The report goes on to say that the road to school reform is not outside the district or with City Hall. It is at the building level in the hands of capable principals. Representatives of the Simone committee visited six of Rochester's 59 schools. "We were convinced that the success we're all looking for, the key to better educational outcomes, is at the principal level," said Simone. "For example, we visited some schools and the principal knew everything and everyone in that school. They knew the students by name and exactly where the teachers were at in terms of their curriculum."

"Some principals were using every ounce of resources available to them to better manage their school," he said. "Others didn't even seem to know what resources were available. You could easily see why the test scores were up in some schools: better principals doing a better job. That's what the superintendent needs in all schools."

But the report argues that principals should not be given tenure, because, it says, too much job security creates complacency.

"I've got vice presidents and I've got deans here," said Simone, referring to RIT, "and they all know they serve at my pleasure. If they're doing a good job, they have nothing to worry about. Good principals couldn't care less about tenure because they know they're worth their salaries, and they can go anywhere at any time. Tenure doesn't prevent them from jumping to better opportunities. It only leaves the superintendent with the non-performers who are locked in until they retire. That's no good. We feel that needs to change. And if it means getting rid of the [administrators'] union, well, frankly, that's our recommendation."

Simone's recommendation may be worth further examination, but there is a fundamental difference between professors who are teaching tuition-paying college students, and principals managing a school filled with children ill-prepared to learn.
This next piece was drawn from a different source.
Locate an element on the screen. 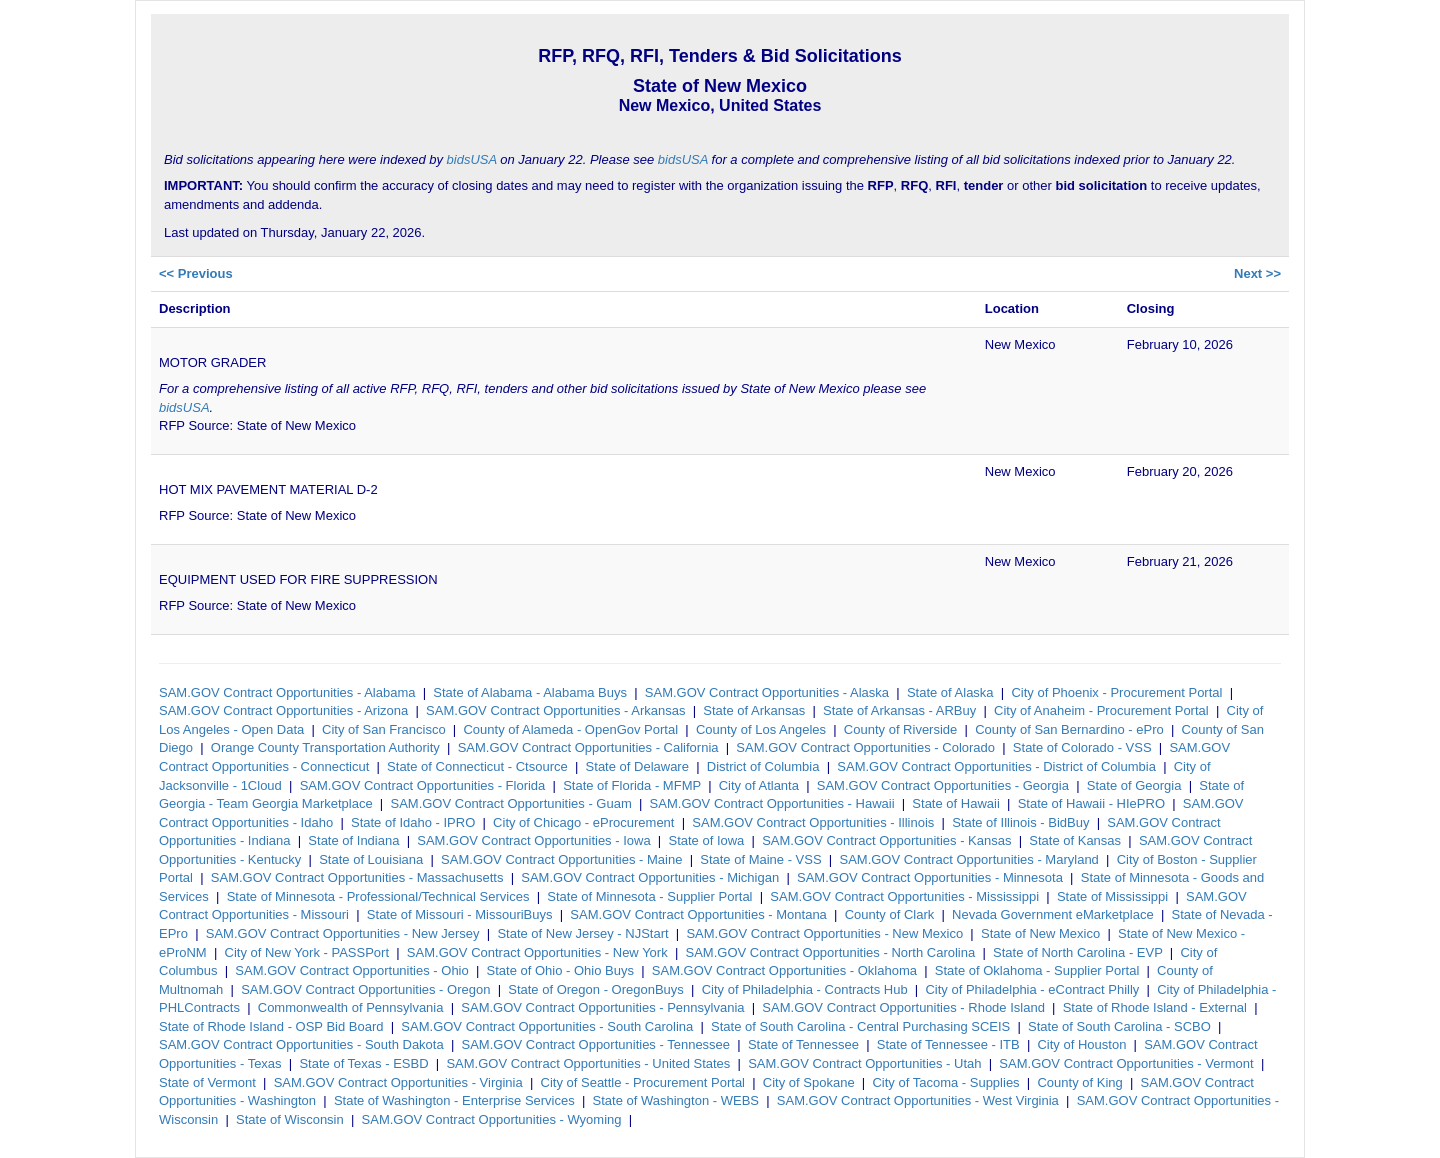  Nevada Government eMarketplace is located at coordinates (1053, 914).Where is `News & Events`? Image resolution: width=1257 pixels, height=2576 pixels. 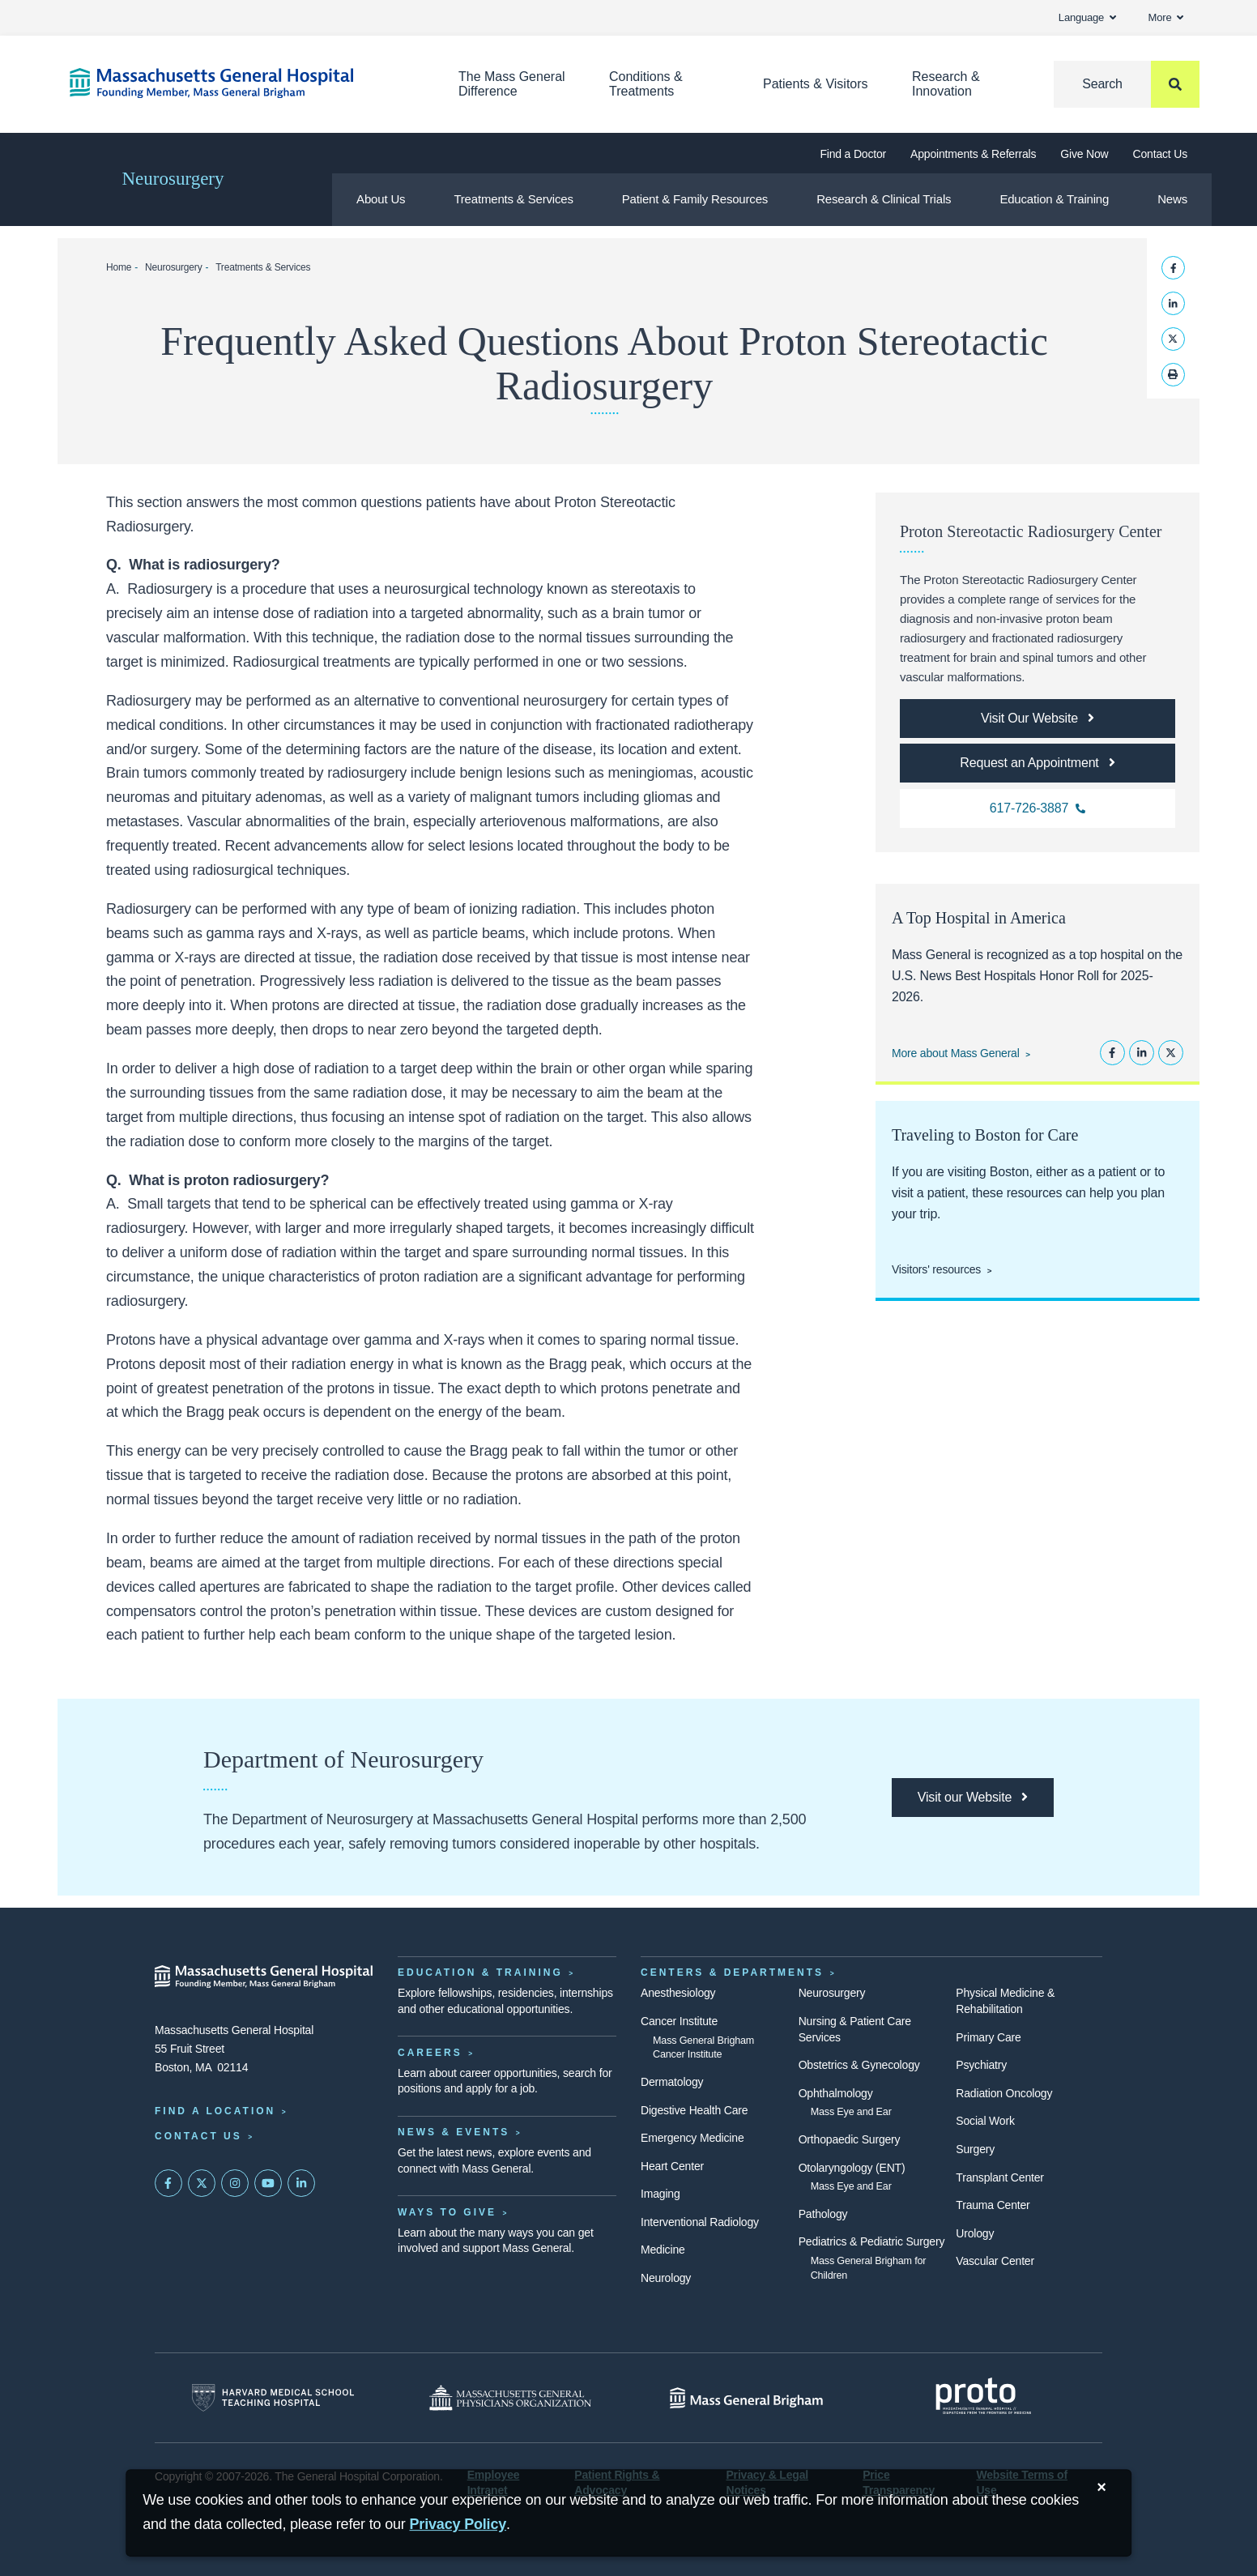 News & Events is located at coordinates (453, 2132).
Simone also says that building the kind of strong, senior-level management that Rivera needs requires giving principals greater capacity to hire and fire teachers.

The district has procedures in place for dismissing poorly performing teachers, but, Simone said: "Without exception it was the single biggest grievance among principals. Yes, they can fire bad teachers, but it is an exhaustive and arduous process that can take months."

A recurrent message in the report is the need to change a culture that, the report says, has become more concerned with protecting adults and their jobs than with protecting children and their education.

A "Call to Arms" shouldn't be received entirely with skepticism. Rivera knows he must engage the community if he is going to get the support he needs to launch bold programs like The Children's Zone.

Still, this is not the first time the community has heard the rallying cry for the district. And Simone concedes that his task force is not there to implement the recommendations. Some, such as those dealing with the unions, will be difficult. But Simone said that public pressure could influence the unions.

The report praises the district for implementing many of the accounting recommendations from previous studies. But Simone's group has added new ones, including requiring board members to undergo 10 hours of financial management training.

Maybe the most unsettling aspect of the report is its failure to deal more directly with the true costs of educating children who live in poverty. Instead, the report relies heavily on managing public education the way businesses are managed, when the two are not the same. It recommends further review of how resources are now allocated --- even if that means increasing class sizes.

And it says that increased funding, especially from City Hall, is unlikely, so the district shouldn't bother asking for it. It's a bit like the company that temporarily protects its profitability by forgoing product improvements. Eventually customers move on. In the case of the school district, families have been moving on to the suburbs for 20 years.